Sure. First and foremost, do you have permission from your customers who you're researching and reporting on here? If you do, great, ignore me. If not you'd be breaching (my) trust if I was one of them. The data is not yours and it may be possible to infer who these datapoints belong to if so desired. If one could do that, they may be able to gain competitive advantage or otherwise exploit knowledge of infrastructure (social engineering for example).
There is a big difference, IMO, in someone like backblaze releasing statistics. They own all of the hardware and they choose to release the data themselves. You (on the surface) appear to be harvesting data from your customers, digging through it, and presenting it. You also point out very specific cases, rather than aggregate pseudonymous data.
You are collecting sensitive data from your customers environments. This doesn't inspire confidence that you treat it as such.

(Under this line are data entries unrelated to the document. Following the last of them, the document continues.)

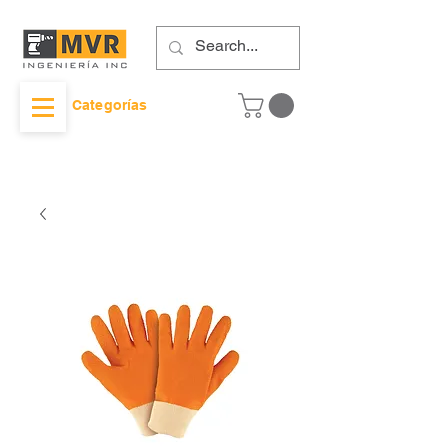
Categorías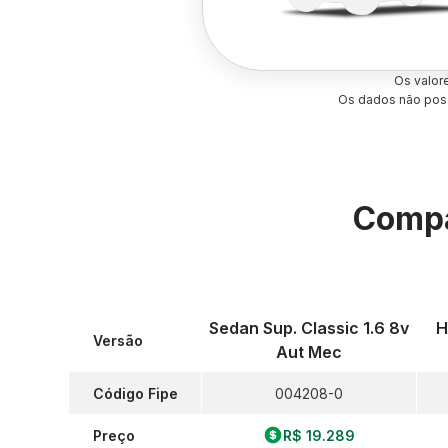
Os valor
Os dados não poss
Compa
Sedan Sup. Classic 1.6 8v
H
Versão
Aut Mec
Código Fipe
004208-0
Preço
R$ 19.289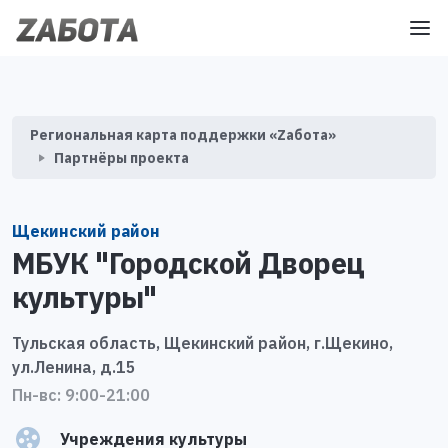
Региональная карта поддержки «Zабота»
Партнёры проекта
Щекинский район
МБУК "Городской Дворец
культуры"
Тульская область, Щекинский район, г.Щекино,
ул.Ленина, д.15
Пн-вс: 9:00-21:00
Учреждения культуры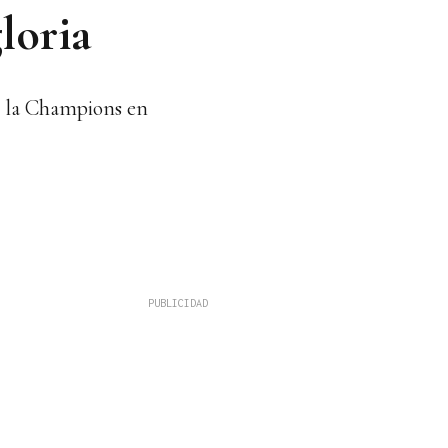
loria
de la Champions en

Sure... so, showing "here is a weird disk pattern -- they were running X on top of it -- consider not running X on SSD" with a sampleset of 1 is a logical fallacy and kinda a bizarre post.
For small samplesets, going deep to understand unnecessary writes, tuning the clients and showing less SSD wear after tuning would be interesting. Or, assuming you have more than 1 client of each of these situations aggregating the data to show patterns would be far more useful. As has been mentioned elsewhere, for inspiration, Backblaze has really nice posts analyzing their device wear.
But while we do have a lot of clients, I really think that all of their setups are unique in some way. So starting from that we didn't find more Redises on ceph dumping a lot.
> tuning the clients and showing less SSD wear after tuning would be interesting.
Is just not an option for us, as we only do monitoring and don't have any ways of tuning.
What potential problems do you see?
Thanks